Looking sideways at Nicodemus, we turn our nose up at our fellow classmate. He is not a great student. He comes to class by night. He asks dumb questions: “How can a man be born when he is old? Can he enter a second time into his mother’s womb and be born?”
Nicodemus’s problem is he doesn’t really trust his teacher. He says, “Rabbi, we know that you are a teacher come from God,” but doesn’t have the relational trust he needs for good discipling. He is like the many people who have come to Jerusalem for the Passover feast and “believe” (episteusan) in Jesus’s name, but whose belief is such that Jesus does not trust himself (episteuen) to them in turn (2:23–24).

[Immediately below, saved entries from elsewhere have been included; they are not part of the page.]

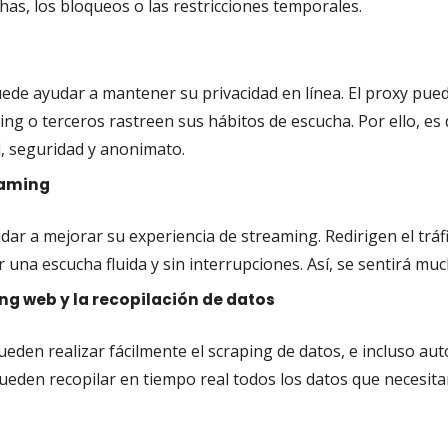
has, los bloqueos o las restricciones temporales.
de ayudar a mantener su privacidad en línea. El proxy puede 
ing o terceros rastreen sus hábitos de escucha. Por ello, es d
d, seguridad y anonimato.
eaming
ar a mejorar su experiencia de streaming. Redirigen el tráf
r una escucha fluida y sin interrupciones. Así, se sentirá mu
ing web y la recopilación de datos
ueden realizar fácilmente el scraping de datos, e incluso aut
pueden recopilar en tiempo real todos los datos que necesita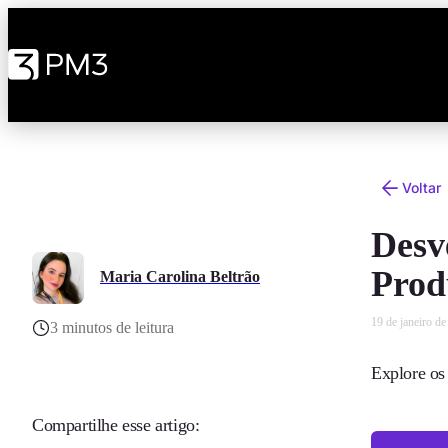
Voltar
Desv
Prod
Maria Carolina Beltrão
19 de janeiro d
3 minutos de leitura
Explore os
Compartilhe esse artigo:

Jesus is exasperated. As a trained Pharisee, Nicodemus should be a better student. But he doesn’t know the basics. “You do not know (ginōskeis) this?” exclaims Jesus. I have told you, but “you do not believe (pisteuete),” he reprimands.
Still, we should not shake our heads too quickly at our fellow student. We are only at the beginning of the lesson, in chapter 3. Nicodemus has a receptive attitude. Later in the Gospel, he tells his peers of the Sanhedrin not simply to condemn Jesus but instead to hear (askousē) and learn (gnō) what Jesus does (7:51). And by the time we get to chapter 19, Nicodemus has become a model student. He turns up at Jesus’s tomb with 75 pounds of myrrh and aloes. Now he knows and believes. He is born anew, of water and the Spirit (3:3, 5). The wind blows where it wills (3:8), even through the back of the classroom, where we thought Nicodemus belongs.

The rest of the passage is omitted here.